Thursday, December 1, 2016

Garbage Battle Is a SLAPP.

Indus. Waste & Debris Box. Serv., Inc. v. Murphy, No A142388 (D1d2 Oct. 28, 2016)

Defendant is a waste and recycling consultant. On behalf of Client, it wrote a report about recycling rates that was positive for Client but questioned the veracity of Client’s Competitor’s statements about how much of the waste it collected was ultimately recycled. Client ultimately submitted the report to a local government in Sonoma County, resulting in Client getting a waste hauling contract that Competitor previously held. Competitor sued Defendant for defamation and other similar causes of action.

If you haven’t yet guessed where this is going, you might be new to California.

Defendant filed an anti-SLAPP motion, which the trial court denied. It ruled that although the complaint arose from protected activity, Competitor had established a probability of prevailing.

The Court of Appeal reverses. If Defendant had sent its report directly to the government, this would be an easy question as the report would be a statement made in connection with an issue under consideration by a legislative or executive body, which is protected activity under Code of Civil Procedure § 425.16(e)(2). But the fact that Defendant gave it to Client who gave it to city puts a twist on the analysis.
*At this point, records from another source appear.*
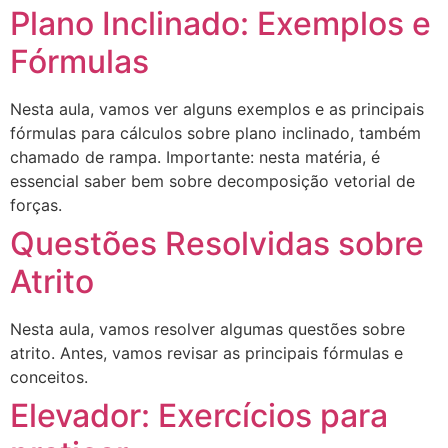
Plano Inclinado: Exemplos e
Fórmulas
Nesta aula, vamos ver alguns exemplos e as principais
fórmulas para cálculos sobre plano inclinado, também
chamado de rampa. Importante: nesta matéria, é
essencial saber bem sobre decomposição vetorial de
forças.
Questões Resolvidas sobre
Atrito
Nesta aula, vamos resolver algumas questões sobre
atrito. Antes, vamos revisar as principais fórmulas e
conceitos.
Elevador: Exercícios para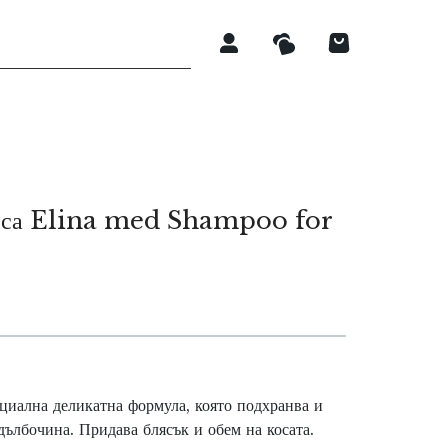
коса Elina med Shampoo for
ециална деликатна формула, която подхранва и
дълбочина. Придава блясък и обем на косата.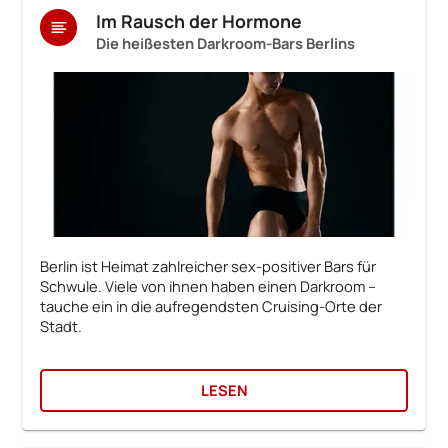
Im Rausch der Hormone
Die heißesten Darkroom-Bars Berlins
Berlin ist Heimat zahlreicher sex-positiver Bars für
Schwule. Viele von ihnen haben einen Darkroom –
tauche ein in die aufregendsten Cruising-Orte der
Stadt.
LESEN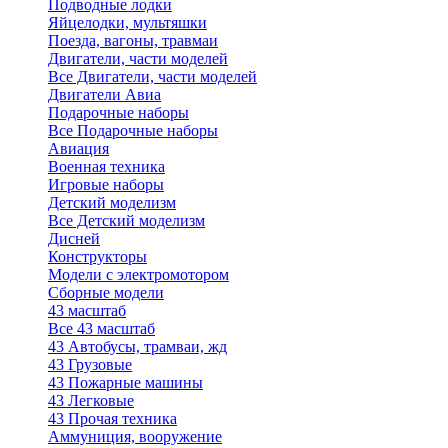
Подводные лодки
Яйцелодки, мультяшки
Поезда, вагоны, травмаи
Двигатели, части моделей
Все Двигатели, части моделей
Двигатели Авиа
Подарочные наборы
Все Подарочные наборы
Авиация
Военная техника
Игровые наборы
Детский моделизм
Все Детский моделизм
Дисней
Конструкторы
Модели с электромотором
Сборные модели
43 масштаб
Все 43 масштаб
43 Автобусы, трамваи, жд
43 Грузовые
43 Пожарные машины
43 Легковые
43 Прочая техника
Аммуниция, вооружение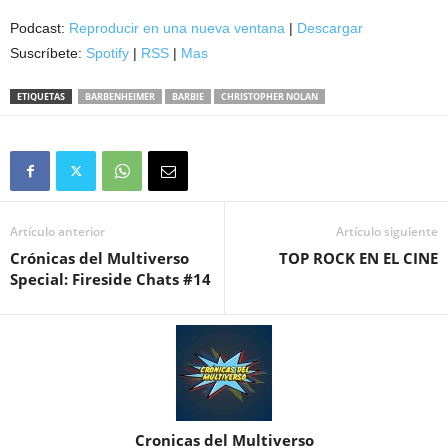
audio
Podcast:
Reproducir en una nueva ventana
|
Descargar
Suscríbete:
Spotify
|
RSS
|
Mas
ETIQUETAS
BARBENHEIMER
BARBIE
CHRISTOPHER NOLAN
Artículo anterior
Artículo siguiente
Crónicas del Multiverso
TOP ROCK EN EL CINE
Special: Fireside Chats #14
Cronicas del Multiverso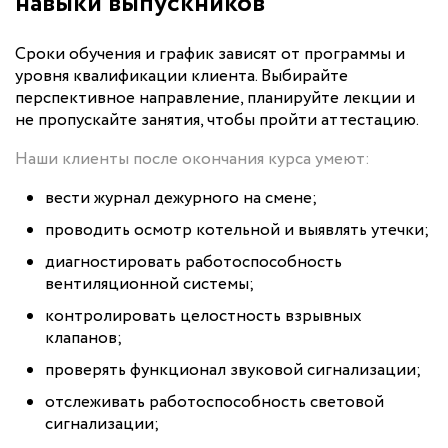
навыки выпускников
Сроки обучения и график зависят от программы и
уровня квалификации клиента. Выбирайте
перспективное направление, планируйте лекции и
не пропускайте занятия, чтобы пройти аттестацию.
Наши клиенты после окончания курса умеют:
вести журнал дежурного на смене;
проводить осмотр котельной и выявлять утечки;
диагностировать работоспособность
вентиляционной системы;
контролировать целостность взрывных
клапанов;
проверять функционал звуковой сигнализации;
отслеживать работоспособность световой
сигнализации;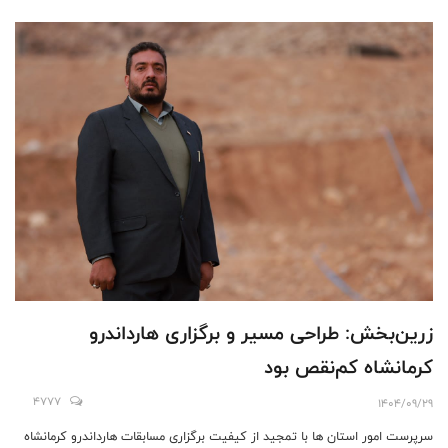
زرین‌بخش: طراحی مسیر و برگزاری هارداندرو
کرمانشاه کم‌نقص بود
4777
1404/09/29
سرپرست امور استان ها با تمجید از کیفیت برگزاری مسابقات هارداندرو کرمانشاه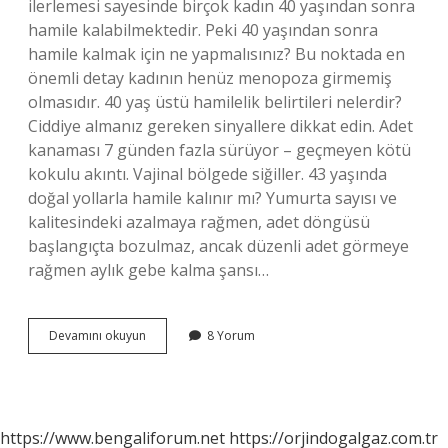
ilerlemesi sayesinde birçok kadın 40 yaşından sonra
hamile kalabilmektedir. Peki 40 yaşından sonra
hamile kalmak için ne yapmalısınız? Bu noktada en
önemli detay kadının henüz menopoza girmemiş
olmasıdır. 40 yaş üstü hamilelik belirtileri nelerdir?
Ciddiye almanız gereken sinyallere dikkat edin. Adet
kanaması 7 günden fazla sürüyor – geçmeyen kötü
kokulu akıntı. Vajinal bölgede siğiller. 43 yaşında
doğal yollarla hamile kalınır mı? Yumurta sayısı ve
kalitesindeki azalmaya rağmen, adet döngüsü
başlangıçta bozulmaz, ancak düzenli adet görmeye
rağmen aylık gebe kalma şansı…
40
Devamını okuyun
8 Yorum
Yaşından
Sonra
Hamile
Kalınabilir
Mi
https://www.bengaliforum.net
https://orjindogalgaz.com.tr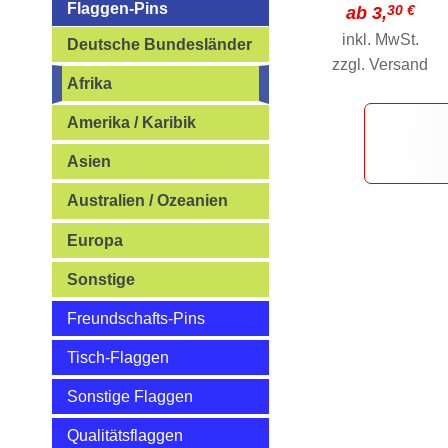
Flaggen-Pins
30 €
ab 3,
inkl. MwSt.
Deutsche Bundesländer
zzgl.
Versand
Afrika
Amerika / Karibik
Asien
Australien / Ozeanien
Europa
Sonstige
Freundschafts-Pins
Tisch-Flaggen
Sonstige Flaggen
Qualitätsflaggen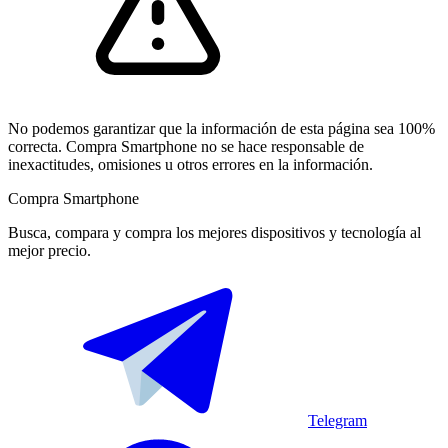
No podemos garantizar que la información de esta página sea 100%
correcta. Compra Smartphone no se hace responsable de
inexactitudes, omisiones u otros errores en la información.
Compra Smartphone
Busca, compara y compra los mejores dispositivos y tecnología al
mejor precio.
Telegram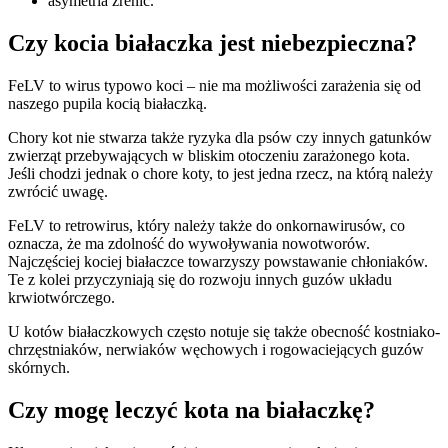
asymetria źrenic.
Czy kocia białaczka jest niebezpieczna?
FeLV to wirus typowo koci – nie ma możliwości zarażenia się od
naszego pupila kocią białaczką.
Chory kot nie stwarza także ryzyka dla psów czy innych gatunków
zwierząt przebywających w bliskim otoczeniu zarażonego kota.
Jeśli chodzi jednak o chore koty, to jest jedna rzecz, na którą należy
zwrócić uwagę.
FeLV to retrowirus, który należy także do onkornawirusów, co
oznacza, że ma zdolność do wywoływania nowotworów.
Najczęściej kociej białaczce towarzyszy powstawanie chłoniaków.
Te z kolei przyczyniają się do rozwoju innych guzów układu
krwiotwórczego.
U kotów białaczkowych często notuje się także obecność kostniako-
chrzęstniaków, nerwiaków węchowych i rogowaciejących guzów
skórnych.
Czy mogę leczyć kota na białaczkę?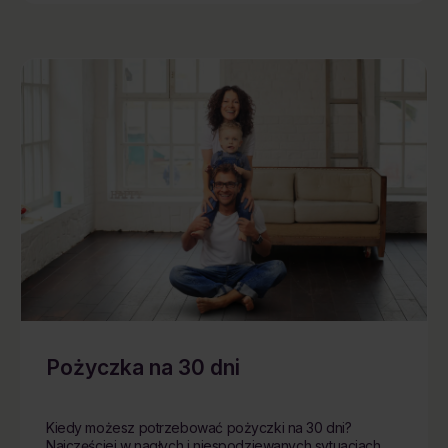
Pożyczka na 30 dni
Kiedy możesz potrzebować pożyczki na 30 dni?
Najczęściej w nagłych i niespodziewanych sytuacjach,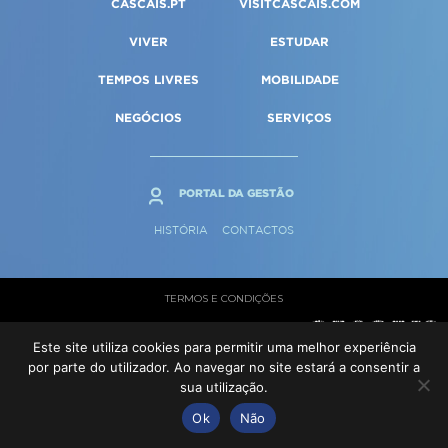
CASCAIS.PT
VISITCASCAIS.COM
Qualidade de vida
Reabilitação urbana
SERVIÇOS
Sociedade & Educação
VIVER
ESTUDAR
Urbanismo
TEMPOS LIVRES
MOBILIDADE
MAPA DO PORTAL
NEGÓCIOS
SERVIÇOS
PORTAL DA GESTÃO
HISTÓRIA
CONTACTOS
TERMOS E CONDIÇÕES
© Cascais 2026
Este site utiliza cookies para permitir uma melhor experiência
por parte do utilizador. Ao navegar no site estará a consentir a
sua utilização.
Ok
Não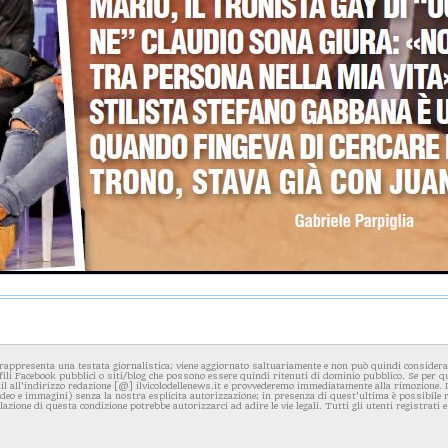
rappresenta una testata giornalistica; viene aggiornato saltuariamente e non può quindi considerars
fili Facebook pubblici o siti/blog che possono essere quindi ritenuti di dominio pubblico. Se per q
l all'indirizzo redazione [@] ilvicolodellenews.it e provvederemo immediatamente alla rimozione. Il
video e immagini) senza la nostra esplicita autorizzazione; in presenza di quest'ultima è possibile
iolazione di questa condizione potrebbe autorizzarci ad adire le vie legali. Tutti gli utenti registrati e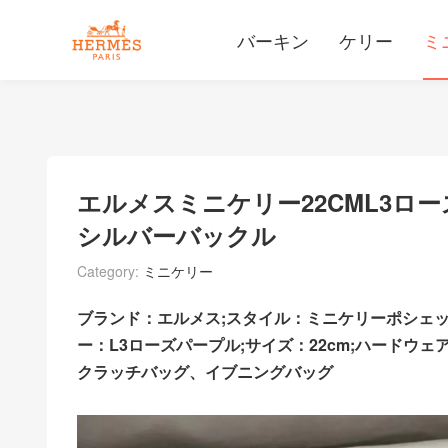
バーキン
ケリー
ミ
エルメスミニケリー2​​2CML
シルバーバックル
Category:
ミニケリー
ブランド：エルメス;スタイル：ミニケリーポシェッ
ー：L3ローズパープル;サイズ：22cm;ハードウェ
クラッチバッグ、イブニングバッグ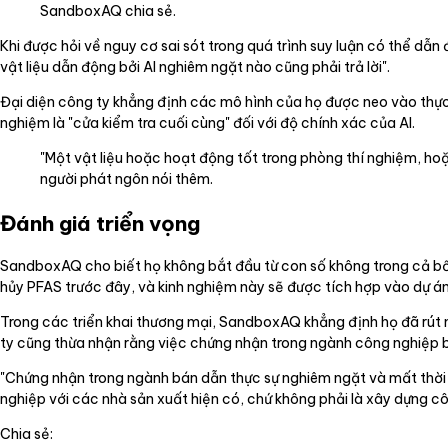
SandboxAQ chia sẻ.
Khi được hỏi về nguy cơ sai sót trong quá trình suy luận có thể dẫn 
vật liệu dẫn động bởi AI nghiêm ngặt nào cũng phải trả lời".
Đại diện công ty khẳng định các mô hình của họ được neo vào thực tế
nghiệm là "cửa kiểm tra cuối cùng" đối với độ chính xác của AI.
"Một vật liệu hoặc hoạt động tốt trong phòng thí nghiệm, hoặ
người phát ngôn nói thêm.
Đánh giá triển vọng
SandboxAQ cho biết họ không bắt đầu từ con số không trong cả bốn l
hủy PFAS trước đây, và kinh nghiệm này sẽ được tích hợp vào dự án 
Trong các triển khai thương mại, SandboxAQ khẳng định họ đã rút ng
ty cũng thừa nhận rằng việc chứng nhận trong ngành công nghiệp bá
"Chứng nhận trong ngành bán dẫn thực sự nghiêm ngặt và mất thời 
nghiệp với các nhà sản xuất hiện có, chứ không phải là xây dựng c
Chia sẻ: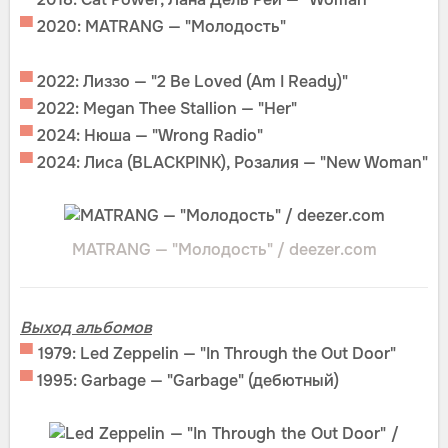
▀
2020: MATRANG — "Молодость"
▀
2022: Лиззо — "2 Be Loved (Am I Ready)"
▀
2022: Megan Thee Stallion — "Her"
▀
2024: Нюша — "Wrong Radio"
▀
2024: Лиса (BLACKPINK), Розалия — "New Woman"
MATRANG — "Молодость" / deezer.com
Выход альбомов
▀
1979: Led Zeppelin — "In Through the Out Door"
▀
1995: Garbage — "Garbage" (дебютный)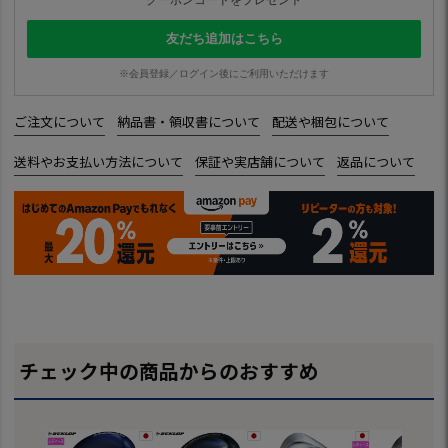
友だち追加はこちら
※会員登録／ログイン後にご利用いただけます
ご注文について
納品書・領収書について
配送や梱包について
送料やお支払い方法について
保証や実店舗について
返品について
チェック中の商品からのおすすめ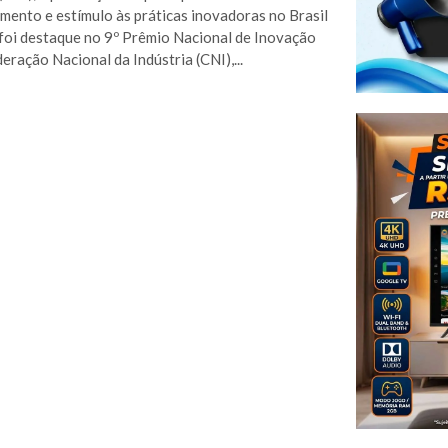
mento e estímulo às práticas inovadoras no Brasil
foi destaque no 9º Prêmio Nacional de Inovação
eração Nacional da Indústria (CNI),...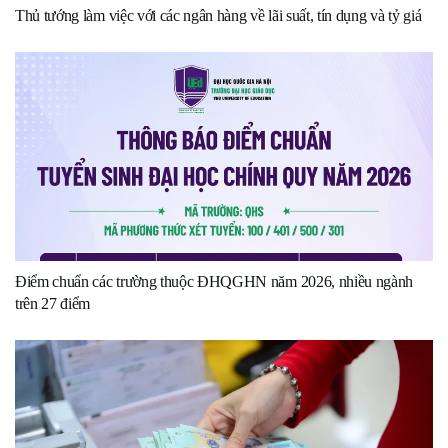
Thủ tướng làm việc với các ngân hàng về lãi suất, tín dụng và tỷ giá
Điểm chuẩn các trường thuộc ĐHQGHN năm 2026, nhiều ngành
trên 27 điểm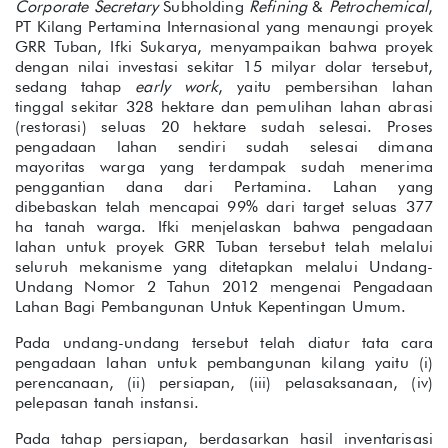
Corporate Secretary
Subholding
Refining
&
Petrochemical
,
PT Kilang Pertamina Internasional yang menaungi proyek
GRR Tuban, Ifki Sukarya, menyampaikan bahwa proyek
dengan nilai investasi sekitar 15 milyar dolar tersebut,
sedang tahap
early work
, yaitu pembersihan lahan
tinggal sekitar 328 hektare dan pemulihan lahan abrasi
(restorasi) seluas 20 hektare sudah selesai. Proses
pengadaan lahan sendiri sudah selesai dimana
mayoritas warga yang terdampak sudah menerima
penggantian dana dari Pertamina. Lahan yang
dibebaskan telah mencapai 99% dari target seluas 377
ha tanah warga. Ifki menjelaskan bahwa pengadaan
lahan untuk proyek GRR Tuban tersebut telah melalui
seluruh mekanisme yang ditetapkan melalui Undang-
Undang Nomor 2 Tahun 2012 mengenai Pengadaan
Lahan Bagi Pembangunan Untuk Kepentingan Umum.
Pada undang-undang tersebut telah diatur tata cara
pengadaan lahan untuk pembangunan kilang yaitu (i)
perencanaan, (ii) persiapan, (iii) pelasaksanaan, (iv)
pelepasan tanah instansi.
Pada tahap persiapan, berdasarkan hasil inventarisasi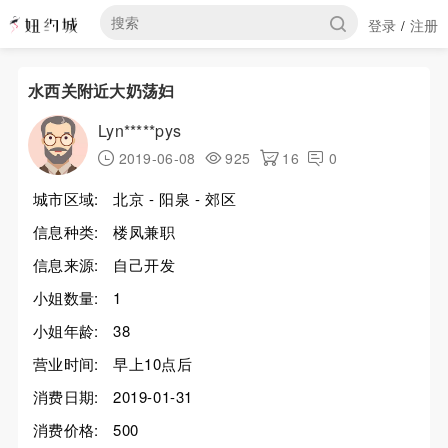
登录
注册
/
水西关附近大奶荡妇
Lyn*****pys
2019-06-08
925
16
0
城市区域:
北京 - 阳泉 - 郊区
信息种类:
楼凤兼职
信息来源:
自己开发
小姐数量:
1
小姐年龄:
38
营业时间:
早上10点后
消费日期:
2019-01-31
消费价格:
500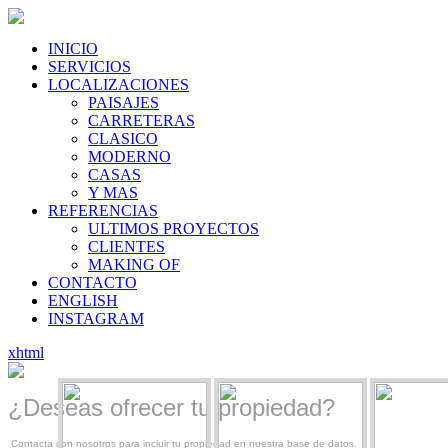
INICIO
SERVICIOS
LOCALIZACIONES
PAISAJES
CARRETERAS
CLASICO
MODERNO
CASAS
Y MAS
REFERENCIAS
ULTIMOS PROYECTOS
CLIENTES
MAKING OF
CONTACTO
ENGLISH
INSTAGRAM
xhtml
¿Deseas ofrecer tu propiedad?
Contacta con nosotros para incluir tu propiedad en nuestra base de datos.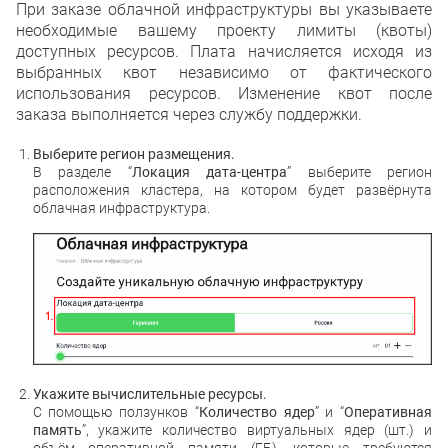
При заказе облачной инфраструктуры вы указываете
необходимые вашему проекту лимиты (квоты)
доступных ресурсов. Плата начисляется исходя из
выбранных квот независимо от фактического
использования ресурсов. Изменение квот после
заказа выполняется через службу поддержки.
Выберите регион размещения.
В разделе “
Локация дата-центра
” выберите регион
расположения кластера, на котором будет развёрнута
облачная инфраструктура.
Укажите вычислительные ресурсы.
С помощью ползунков “
Количество ядер
” и “
Оперативная
память
”, укажите количество виртуальных ядер (шт.) и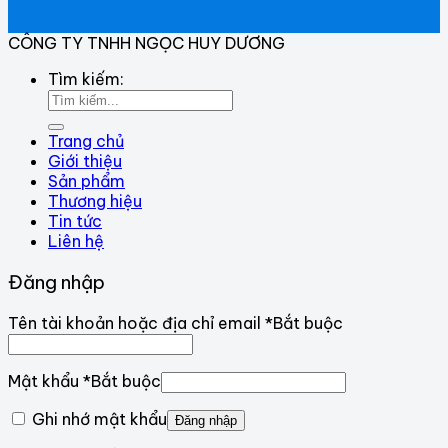
CÔNG TY TNHH NGỌC HUY DƯƠNG
Tìm kiếm:
Trang chủ
Giới thiệu
Sản phẩm
Thương hiệu
Tin tức
Liên hệ
Đăng nhập
Tên tài khoản hoặc địa chỉ email
*
Bắt buộc
Mật khẩu
*
Bắt buộc
Ghi nhớ mật khẩu
Đăng nhập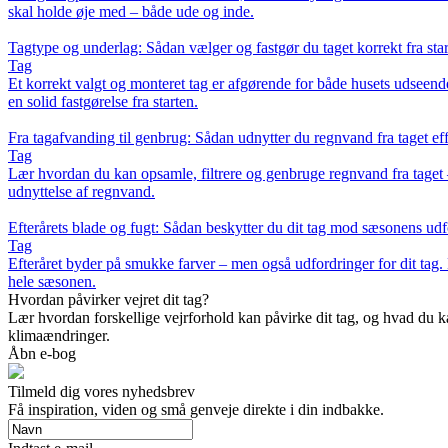
skal holde øje med – både ude og inde.
Tagtype og underlag: Sådan vælger og fastgør du taget korrekt fra star
Tag
Et korrekt valgt og monteret tag er afgørende for både husets udseend
en solid fastgørelse fra starten.
Fra tagafvanding til genbrug: Sådan udnytter du regnvand fra taget eff
Tag
Lær hvordan du kan opsamle, filtrere og genbruge regnvand fra taget – 
udnyttelse af regnvand.
Efterårets blade og fugt: Sådan beskytter du dit tag mod sæsonens udf
Tag
Efteråret byder på smukke farver – men også udfordringer for dit tag.
hele sæsonen.
Hvordan påvirker vejret dit tag?
Lær hvordan forskellige vejrforhold kan påvirke dit tag, og hvad du 
klimaændringer.
Åbn e-bog
Tilmeld dig vores nyhedsbrev
Få inspiration, viden og små genveje direkte i din indbakke.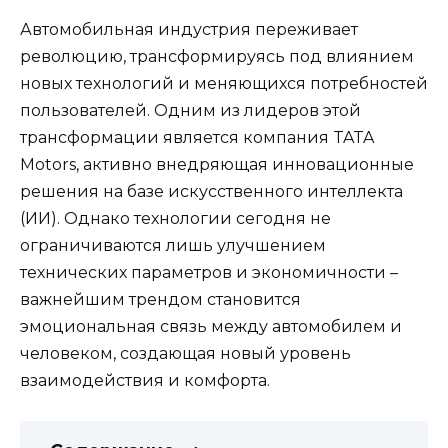
Автомобильная индустрия переживает
революцию, трансформируясь под влиянием
новых технологий и меняющихся потребностей
пользователей. Одним из лидеров этой
трансформации является компания TATA
Motors, активно внедряющая инновационные
решения на базе искусственного интеллекта
(ИИ). Однако технологии сегодня не
ограничиваются лишь улучшением
технических параметров и экономичности –
важнейшим трендом становится
эмоциональная связь между автомобилем и
человеком, создающая новый уровень
взаимодействия и комфорта.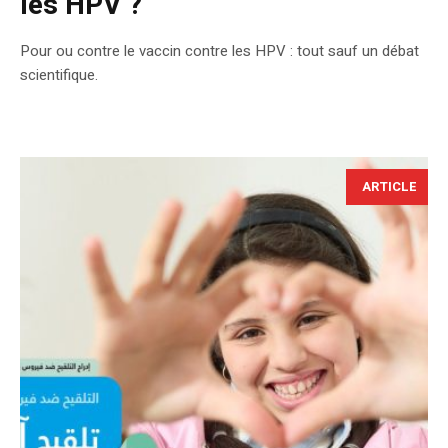
les HPV ?
Pour ou contre le vaccin contre les HPV : tout sauf un débat
scientifique.
ARTICLE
The court decides it doesn’t need to resolve the (e)(2) question, because it finds the report is squarely within Code of Civil Procedure § 425.16(e)(4)s catchall for other “conduct in furtherance of the exercise of the constitutional right of petition or the constitutional right of free speech in connection with a public issue or an issue of public interest.” The report was clearly addressed to an issue of public interest, including whether government contractors were meeting appropriate government standards. Moreover, there is widespread governmental and public interest in the issue of waste reduction, as evidenced by the numerous bills addressed to the topic that have been enacted by the legislature over the past few years.

Competitor, however, claims that the report is commercial speech and thus either outside the scope of §425.16(e)(4) or within the commercial speech exception in § 425.17(c). If forfeited the former by failing to raise it in the trial court. As to the latter, the commercial speech exception applies only to a business statements about its own or a “business competitor’s” products or services. The statements must also be made for the purpose of promoting the defendant’s products or services and the intended audience must be the Defendants customers.

The exception founders on the fact that Defendant is not Competitor’s business competitor. Defendant is a consultant to Competitor’s competitor. And there’s no real evidence that Defendant had any expectation that the audience for its report was anyone other than Client. So the statute facially just does not apply. 

Nor is the court inclined to expand the definition of business competitor to include a implicit “acting on behalf of a competitor” extension. On this point, the court finds a structural argument particularly persuasive. Section 425.17(c)(2) specifically expands the “audience” requirement from an actual or potential customer by adding “a person likely to repeat the statement to, or otherwise influence,” a customer. But there isn’t a similar extension for those acting on behalf of a competitor.

The court goes on to disagree with the trial court on the merits, holding that Competitor did not actually establish a probability of prevailing. So little probability, in fact, that the complaint shouldn’t have survived a demurrer. And even considering the evidence, Competitor didn’t make out a prima facie case of defamation. In particular, Competitor offered only a declaration claiming that statements in the report were “not true.” But it didn’t offer any objective evidence that actually contradicted the truth of the statements themselves to substantiate its claim.